Iron ManAs the first real building block of the Marvel Cinematic Universe, Iron Man is a hugely important film and a game-changing comic book movie for many reasons.
For one, it re-introduced the world to Robert Downey Jr., who is an absolute revelation as Tony Stark. He owns every single scene and is a pleasure to watch.
More than that though, Iron Man also completely changed the way that people looked at comic book movies, giving us a more playful and mainstream ride that appealed to both the hardcore fans and those who were unfamiliar with the character before walking into the theatre.
Guardians of the GalaxyAside from taking comic book movies into the cosmic realm, Guardians of the Galaxy is a game changer for the genre since it showed us that even the most unknown and risky properties could become huge box office and critical successes.
Thanks to director James Gunn, who packed the film to the brim with visual splendor, inventiveness and some of the most loveable characters ever to grace the screen in a comic book movie, Guardians of the Galaxy changed the game and set a new bar for the genre going forward.
We are Groot, indeed.
The AvengersThe first of what will surely be many superhero team-up films, The Avengers paved the way for all kinds of crossovers and mashups within the genre.
Joss Whedon's deft handling of the larger than life superheroes meant that what many people thought to be impossible had actually been pulled off rather remarkably, proving that the concept of a shared, cinematic universe could indeed be done in Hollywood.
Captain America: The Winter SoldierWhile Captain America: The Winter Soldier was more of a game changer for Marvel than the genre as a whole, it still represented an exciting step forward for comic book movies.

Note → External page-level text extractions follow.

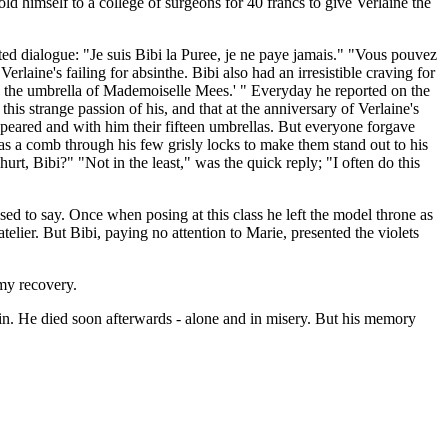
d himself to a college of surgeons for 40 francs to give Verlaine the
 dialogue: "Je suis Bibi la Puree, je ne paye jamais." "Vous pouvez
laine's failing for absinthe. Bibi also had an irresistible craving for
ck the umbrella of Mademoiselle Mees.' " Everyday he reported on the
his strange passion of his, and that at the anniversary of Verlaine's
ppeared and with him their fifteen umbrellas. But everyone forgave
s a comb through his few grisly locks to make them stand out to his
urt, Bibi?" "Not in the least," was the quick reply; "I often do this
ed to say. Once when posing at this class he left the model throne as
ier. But Bibi, paying no attention to Marie, presented the violets
 my recovery.
in. He died soon afterwards - alone and in misery. But his memory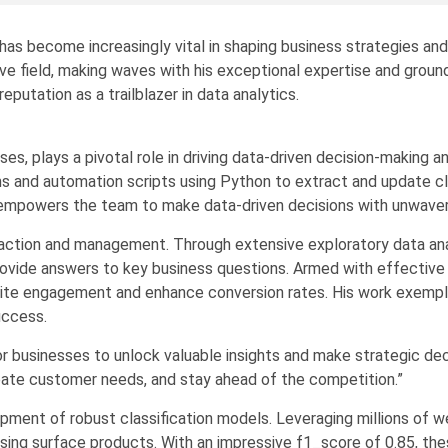
t has become increasingly vital in shaping business strategies and
tive field, making waves with his exceptional expertise and grou
eputation as a trailblazer in data analytics.
ises, plays a pivotal role in driving data-driven decision-making
hms and automation scripts using Python to extract and update c
n empowers the team to make data-driven decisions with unwaver
ction and management. Through extensive exploratory data analys
rovide answers to key business questions. Armed with effective vi
ite engagement and enhance conversion rates. His work exemplif
uccess.
or businesses to unlock valuable insights and make strategic dec
ipate customer needs, and stay ahead of the competition.”
opment of robust classification models. Leveraging millions of
hasing surface products. With an impressive f1_score of 0.85, th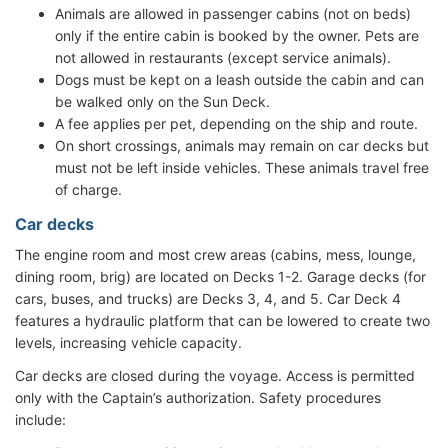
Animals are allowed in passenger cabins (not on beds)
only if the entire cabin is booked by the owner. Pets are
not allowed in restaurants (except service animals).
Dogs must be kept on a leash outside the cabin and can
be walked only on the Sun Deck.
A fee applies per pet, depending on the ship and route.
On short crossings, animals may remain on car decks but
must not be left inside vehicles. These animals travel free
of charge.
Car decks
The engine room and most crew areas (cabins, mess, lounge,
dining room, brig) are located on Decks 1-2. Garage decks (for
cars, buses, and trucks) are Decks 3, 4, and 5. Car Deck 4
features a hydraulic platform that can be lowered to create two
levels, increasing vehicle capacity.
Car decks are closed during the voyage. Access is permitted
only with the Captain’s authorization. Safety procedures
include: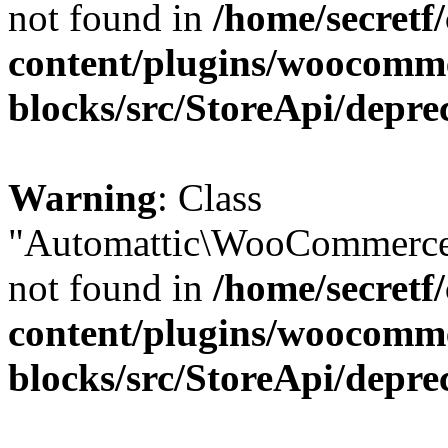
not found in
/home/secretf
content/plugins/woocomm
blocks/src/StoreApi/depre
Warning
: Class
"Automattic\WooCommerce\
not found in
/home/secretf
content/plugins/woocomm
blocks/src/StoreApi/depre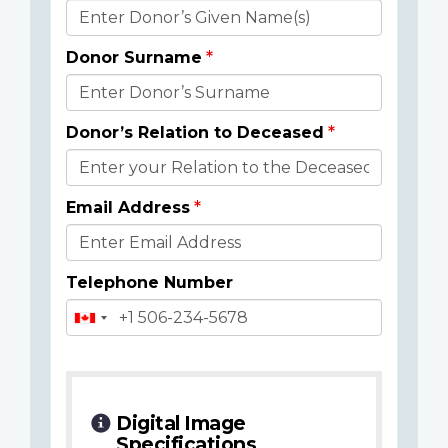
Donor
Details
Donor Surname
Donor’s Relation to Deceased
Email Address
Telephone Number
Digital Image
Specifications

While it packed some seriously exciting action set pieces, the film played out more like a political thriller, which is something we hadn't really seen in the genre before.
It was fresh, layered, intriguing and thought-provoking, adjectives you don't usually lobby at a comic book movie, and adjectives that proved the genre doesn't have to rely on huge explosions and larger than life set pieces to capture an audience's attention.
The Dark KnightArguably the greatest comic book movie of all-time, The Dark Knight is an absolute masterpiece and a game changing film because it showed us that comic book movies could transcend genres.
The Dark Knight is a complex thriller, a gripping crime saga and an intelligent, stylish and technically brilliant summer blockbuster, all bundled into one endlessly satisfying package.
Up until this point, comic book movies had been mostly campy, light-hearted romps, but The Dark Knight changed all that, showing us just how down and dirty superheroes could get.
Spider-Man 2An early example of how to do a comic book movie right, Spider-Man 2 was more of a game starter than a game changer, but it was still a key component in turning the genre into what it is today.
With a fantastic villain in Doc Ock, equal parts intelligence and emotion and improvements upon its predecessor in almost every way, Spider-Man 2 set the gold standard for comic book movies upon release and paved the way for much of what we see today.
It was influential, perfectly executed and just a damn fine film.
Batman BeginsWhile The Dark Knight Rises took the whole "dark and gritty superhero" theme and really ran with it, it was Batman Begins where we were first introduced to the concept.
Never before had we seen such a grounded and dark superhero tale, as previous entries into the genre were played out more campy and comic-y. With Batman Begins, however, Nolan turned the genre on its head, opening up a whole new road of possibilities for future comic book movie directors to head down.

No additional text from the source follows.